Samotna matka z dwójką małych dzieci z Nowotnej w woj. pomorskim mieszka w nieogrzewanym chlewiku. Budynek stał się ich schronieniem po tym, jak dom, w którym mieszkali, pod koniec sierpnia spłonął. W budynku mieszkało 13 osób. Jedna rodzina znalazła schronienie w Dworku pod Gdańskiem. Jednak kobieta i jej dzieci nadal czekają na lokal zastępczy.
Pani Jadwiga to matka samotnie wychowująca piątkę dzieci. Pod koniec sierpnia dom, w którym mieszkali, podpalił 23-letni mężczyzna będący pod wpływem alkoholu. Rodzina straciła dach nad głową i dorobek życia.
- To był dom, w którym mieszkałam dwa lata - mówiła pani Jadwiga, która w trakcie pożaru wraz z dwójką małych synów przebywała w Sopocie u córki. - Jakoś sobie radziłam. Zdążyłam wyremontować kuchnię - powiedziała.
Bez wody i ogrzewania
Jak relacjonował reporter TVN24 Mariusz Sidorkiewicz, w spalonym, ponad 100-letnim domu nie da się już mieszkać. Dwóm mieszkającym w nim rodzinom miała zostać udzielona pomoc.

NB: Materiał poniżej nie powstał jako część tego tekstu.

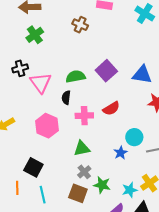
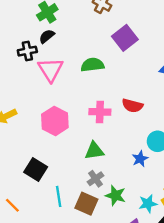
purple square: (106, 71) -> (125, 38), moved
black semicircle: (66, 98) -> (47, 36), moved, turned 40
red semicircle: (111, 108) -> (132, 106), turned 42
orange line: (17, 188) -> (12, 205), moved, turned -48
cyan line: (43, 195) -> (59, 196), moved

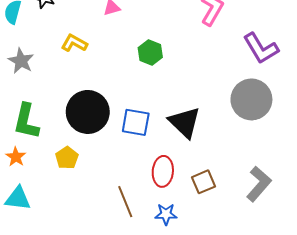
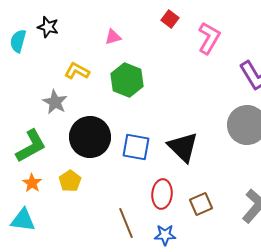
green hexagon: (150, 53) -> (127, 80), moved, size x1.4
gray star: (21, 61) -> (55, 102), moved
green L-shape: (26, 121) -> (31, 146), turned -132
orange star: (16, 157) -> (32, 183), moved

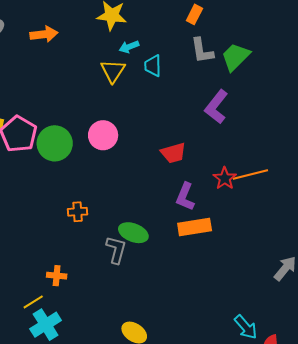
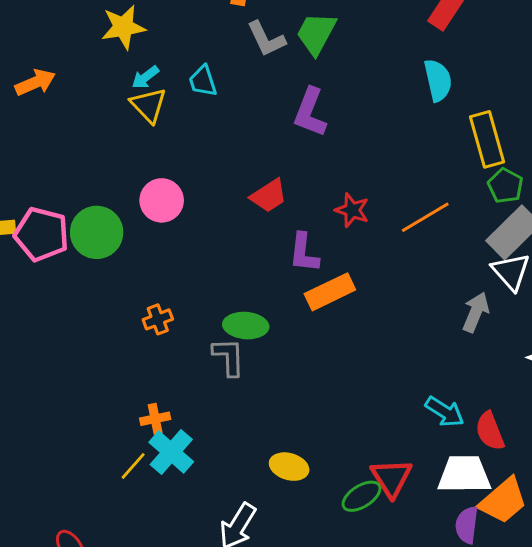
cyan arrow: (129, 47) -> (145, 77), moved
orange line: (250, 174) -> (425, 217), moved
cyan cross: (46, 325) -> (171, 452), moved

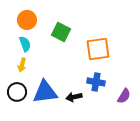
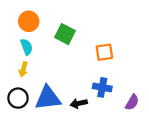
orange square: (98, 49) -> (104, 52), size x0.7

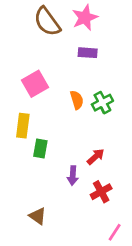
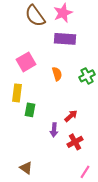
purple rectangle: (88, 53) -> (65, 39), size x1.5
green cross: (102, 103) -> (87, 76), moved
brown triangle: (38, 216) -> (26, 168), moved

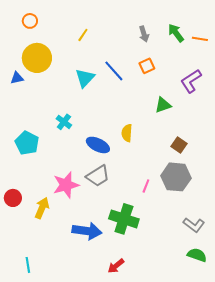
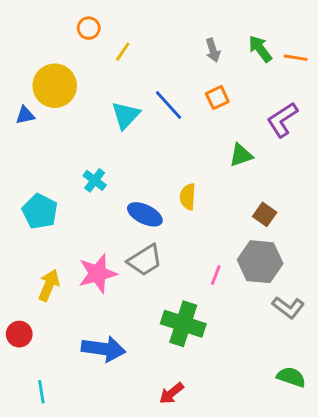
orange circle: (30, 21) -> (89, 28), moved
red circle: (13, 198) -> (19, 334), moved
yellow arrow: (42, 208) -> (49, 285), moved
gray L-shape: (194, 225) -> (288, 307), moved
blue arrow: (87, 231) -> (103, 349), moved

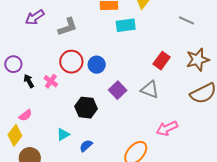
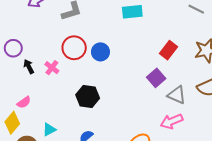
purple square: (118, 90) -> (156, 78), moved
gray triangle: (150, 90) -> (177, 95), moved
cyan triangle: (63, 134) -> (49, 130), moved

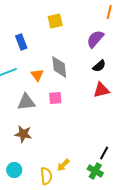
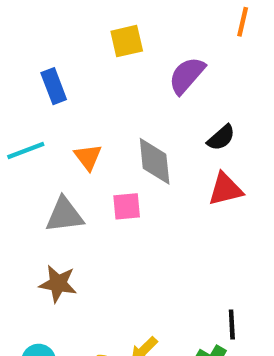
purple semicircle: (95, 39) -> (187, 75), moved
gray diamond: (59, 67) -> (155, 161), moved
black line: (104, 153) -> (232, 324), turned -32

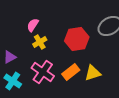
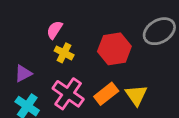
yellow cross: (40, 42) -> (64, 53), turned -32
yellow triangle: (93, 73) -> (136, 95), turned -48

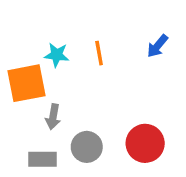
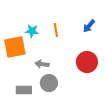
gray arrow: (53, 117) -> (42, 64), moved, turned 88
red circle: (145, 143) -> (87, 62), moved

- Efekt jest taki, że jedna rodzina ją znalazła. Niektóre dzieci pani Jadwigi znalazły schronienie u bliskich. Ona z dwoma chłopcami w wieku 2 i 4 lat pozostała w budynku gospodarczym, który kiedyś służył jako chlew - tłumaczył reporter.
W budynku, który został przekształcony na mieszkanie, nie ma prądu ani wody. Jak tłumaczy poszkodowana kobieta, wodę przynoszą sąsiedzi, a pomieszczenie ogrzewane jest świeczkami.
"Gmina nie zaoferowała pomocy"
Według relacji pani Jadwigi, gmina nie zaoferowała jej żadnego mieszkania zastępczego ani pomocy materialnej. - Tłumaczą się, że nie mają żadnych mieszkań. Sztutowo (gmina, w której leży Nowotna - red.) odsyła mnie do gminy Stegny, gmina Stegny odsyła mnie do Sztutowa" - tłumaczy kobieta.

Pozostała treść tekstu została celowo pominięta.